Transform PDF tables into clean JSON data structures ready for your database, API, or analytics pipeline.
Stop copying PDF tables cell by cell into your database. Whether you're processing invoices, financial reports, or research data, manually transferring table data wastes hours and introduces errors. You need that quarterly sales report in your analytics pipeline, those invoice line items in your accounting system, and those research results in your data warehouse, all in clean, structured JSON.
Understanding PDF Table Structure
PDF tables aren't stored as tables. They're collections of positioned text elements that happen to look like tables when rendered. Each cell is just text at specific x,y coordinates. The visual alignment creates the illusion of structure, but there's no underlying table object to query.
Common table formats challenge extraction tools differently. Simple tables with clear borders and consistent spacing extract cleanly. Tables with merged cells require intelligent parsing to understand which cells span multiple columns or rows. Nested tables, where cells contain sub-tables, demand recursive extraction strategies.
JSON excels as the output format because it naturally represents hierarchical data, supports various data types, integrates with every programming language, and validates against schemas.
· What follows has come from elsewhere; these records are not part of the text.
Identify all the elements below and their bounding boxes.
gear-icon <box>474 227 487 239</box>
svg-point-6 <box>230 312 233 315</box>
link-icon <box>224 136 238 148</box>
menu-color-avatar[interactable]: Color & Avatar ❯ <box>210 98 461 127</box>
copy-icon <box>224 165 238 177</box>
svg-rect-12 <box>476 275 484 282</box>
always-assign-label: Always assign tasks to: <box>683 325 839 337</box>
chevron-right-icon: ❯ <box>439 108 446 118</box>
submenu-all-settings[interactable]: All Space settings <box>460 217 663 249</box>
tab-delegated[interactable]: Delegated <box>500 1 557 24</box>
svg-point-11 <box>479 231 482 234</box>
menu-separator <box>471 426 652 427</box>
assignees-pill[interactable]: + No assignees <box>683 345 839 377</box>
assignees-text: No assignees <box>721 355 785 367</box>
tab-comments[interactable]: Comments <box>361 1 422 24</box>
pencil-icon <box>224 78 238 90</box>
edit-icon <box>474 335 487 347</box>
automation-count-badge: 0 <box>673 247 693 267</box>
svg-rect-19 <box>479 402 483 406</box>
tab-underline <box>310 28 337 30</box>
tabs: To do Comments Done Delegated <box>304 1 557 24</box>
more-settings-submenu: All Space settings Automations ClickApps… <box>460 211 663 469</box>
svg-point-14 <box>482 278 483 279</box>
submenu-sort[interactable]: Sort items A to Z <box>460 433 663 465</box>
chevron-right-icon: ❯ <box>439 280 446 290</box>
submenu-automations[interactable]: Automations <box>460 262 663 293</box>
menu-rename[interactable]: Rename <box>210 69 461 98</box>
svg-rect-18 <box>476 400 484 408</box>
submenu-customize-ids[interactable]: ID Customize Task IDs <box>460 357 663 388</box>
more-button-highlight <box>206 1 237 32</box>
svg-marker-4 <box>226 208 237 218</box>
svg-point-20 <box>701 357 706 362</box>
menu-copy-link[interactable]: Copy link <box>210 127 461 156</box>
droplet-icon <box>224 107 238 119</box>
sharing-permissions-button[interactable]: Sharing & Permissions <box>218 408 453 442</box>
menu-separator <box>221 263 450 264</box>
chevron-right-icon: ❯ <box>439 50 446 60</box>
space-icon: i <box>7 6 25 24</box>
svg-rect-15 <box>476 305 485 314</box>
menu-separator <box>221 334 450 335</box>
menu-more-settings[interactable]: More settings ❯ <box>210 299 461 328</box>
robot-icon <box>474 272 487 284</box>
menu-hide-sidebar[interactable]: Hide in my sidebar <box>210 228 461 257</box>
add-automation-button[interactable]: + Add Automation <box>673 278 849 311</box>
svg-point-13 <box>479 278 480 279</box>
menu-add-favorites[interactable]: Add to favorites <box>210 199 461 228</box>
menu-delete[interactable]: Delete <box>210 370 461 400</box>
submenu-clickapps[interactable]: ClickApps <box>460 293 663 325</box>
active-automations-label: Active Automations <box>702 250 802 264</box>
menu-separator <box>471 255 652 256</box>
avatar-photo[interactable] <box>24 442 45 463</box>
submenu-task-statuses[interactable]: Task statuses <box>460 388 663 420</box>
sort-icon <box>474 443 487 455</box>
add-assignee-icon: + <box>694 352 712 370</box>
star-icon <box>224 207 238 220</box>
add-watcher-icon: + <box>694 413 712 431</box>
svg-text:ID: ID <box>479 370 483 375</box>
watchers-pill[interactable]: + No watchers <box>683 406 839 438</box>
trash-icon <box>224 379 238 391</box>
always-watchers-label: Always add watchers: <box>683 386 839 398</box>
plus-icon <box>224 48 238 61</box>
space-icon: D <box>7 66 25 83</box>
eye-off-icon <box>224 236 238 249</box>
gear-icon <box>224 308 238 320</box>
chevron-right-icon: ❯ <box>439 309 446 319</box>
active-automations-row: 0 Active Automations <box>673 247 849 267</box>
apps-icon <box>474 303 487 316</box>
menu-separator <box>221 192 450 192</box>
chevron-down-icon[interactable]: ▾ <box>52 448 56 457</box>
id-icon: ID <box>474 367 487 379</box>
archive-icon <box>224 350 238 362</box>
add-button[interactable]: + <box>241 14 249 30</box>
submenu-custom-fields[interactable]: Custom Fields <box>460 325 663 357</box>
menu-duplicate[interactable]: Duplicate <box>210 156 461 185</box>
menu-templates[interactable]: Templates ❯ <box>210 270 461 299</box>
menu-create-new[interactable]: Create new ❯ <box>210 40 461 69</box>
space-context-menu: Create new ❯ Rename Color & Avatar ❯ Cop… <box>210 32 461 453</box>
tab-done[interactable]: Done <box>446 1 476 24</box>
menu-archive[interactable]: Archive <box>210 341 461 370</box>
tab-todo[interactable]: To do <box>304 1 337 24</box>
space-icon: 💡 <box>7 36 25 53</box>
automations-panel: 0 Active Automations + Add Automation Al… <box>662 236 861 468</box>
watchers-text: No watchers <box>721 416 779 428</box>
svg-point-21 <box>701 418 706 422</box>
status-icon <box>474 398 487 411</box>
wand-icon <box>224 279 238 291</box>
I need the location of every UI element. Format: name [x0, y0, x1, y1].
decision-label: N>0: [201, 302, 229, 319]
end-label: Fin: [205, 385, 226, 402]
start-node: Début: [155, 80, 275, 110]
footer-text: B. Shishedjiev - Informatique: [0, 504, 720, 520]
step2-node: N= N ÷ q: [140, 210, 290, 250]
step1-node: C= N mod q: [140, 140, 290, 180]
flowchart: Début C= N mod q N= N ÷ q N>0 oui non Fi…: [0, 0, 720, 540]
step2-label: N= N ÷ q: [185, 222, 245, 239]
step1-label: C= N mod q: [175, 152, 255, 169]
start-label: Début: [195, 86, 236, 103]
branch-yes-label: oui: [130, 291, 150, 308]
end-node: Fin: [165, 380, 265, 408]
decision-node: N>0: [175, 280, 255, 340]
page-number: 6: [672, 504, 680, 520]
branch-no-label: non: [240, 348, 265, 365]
Your downstream systems already speak JSON, making integration seamless.
Method 1: Using Tabula for Simple Tables
Tabula specializes in extracting tables from PDFs with remarkable accuracy for well-structured documents.
Basic Table to JSON Conversion
import { exec } from 'child_process';
import { promisify } from 'util';
import fs from 'fs/promises';
const execAsync = promisify(exec);
async function extractWithTabula(pdfPath: string): Promise<any[]> {
// Extract tables to JSON using Tabula CLI
const outputPath = 'tables.json';
await execAsync(
`java -jar tabula.jar --format JSON --pages all "${pdfPath}" > "${outputPath}"`
);
const jsonContent = await fs.readFile(outputPath, 'utf-8');
const rawTables = JSON.parse(jsonContent);
// Transform Tabula output to structured JSON
return rawTables.map((table: any[]) => {
if (table.length === 0) return null;
// First row as headers
const headers = table[0].map((cell: any) => cell.text || '');
// Convert remaining rows to objects
const rows = table.slice(1).map((row: any[]) => {
const obj: Record<string, string> = {};
row.forEach((cell: any, index: number) => {
const header = headers[index] || `column_${index}`;
obj[header] = cell.text || '';
});
return obj;
});
return {
headers,
rows,
rowCount: rows.length,
columnCount: headers.length
};
}).filter(table => table !== null);
}
// Convert specific table types
async function extractInvoiceTable(pdfPath: string) {
const tables = await extractWithTabula(pdfPath);
// Find the line items table (usually the largest)
const lineItemsTable = tables.reduce((largest, current) =>
current.rowCount > largest.rowCount ? current : largest
);
// Transform to invoice structure
const invoice = {
lineItems: lineItemsTable.rows.map(row => ({
description: row['Description'] || row['Item'],
quantity: parseFloat(row['Qty'] || row['Quantity'] || '0'),
unitPrice: parseFloat(row['Unit Price'] || row['Price'] || '0'),
total: parseFloat(row['Total'] || row['Amount'] || '0')
})),
subtotal: 0,
tax: 0,
total: 0
};
// Calculate totals
invoice.subtotal = invoice.lineItems.reduce((sum, item) => sum + item.total, 0);
return invoice;
}
// Usage
const tables = await extractWithTabula('report.pdf');
console.log(JSON.stringify(tables, null, 2));
Pros:
- Excellent accuracy for well-formatted tables
- Free and open-source
- Supports multiple output formats
- Works well with bordered tables
Cons:
- Requires Java runtime
- Struggles with borderless tables
- No built-in schema validation
- Limited customization options
Method 2: Using PDFPlumber with Custom Parsing
PDFPlumber provides fine-grained control over table extraction with Python, but we can achieve similar results in TypeScript using pdf-parse.
Advanced Table Detection
import PDFParser from 'pdf-parse';
import fs from 'fs/promises';
interface TableCell {
text: string;
x: number;
y: number;
width: number;
height: number;
}
async function extractWithCustomParsing(pdfPath: string) {
const dataBuffer = await fs.readFile(pdfPath);
const data = await PDFParser(dataBuffer);
// Extract positioned text elements
const textElements = extractTextElements(data);
// Detect table regions
const tables = detectTables(textElements);
// Convert to structured JSON
return tables.map(table => convertTableToJSON(table));
}
function extractTextElements(pdfData: any): TableCell[] {
const elements: TableCell[] = [];
// Parse PDF content (implementation depends on PDF structure)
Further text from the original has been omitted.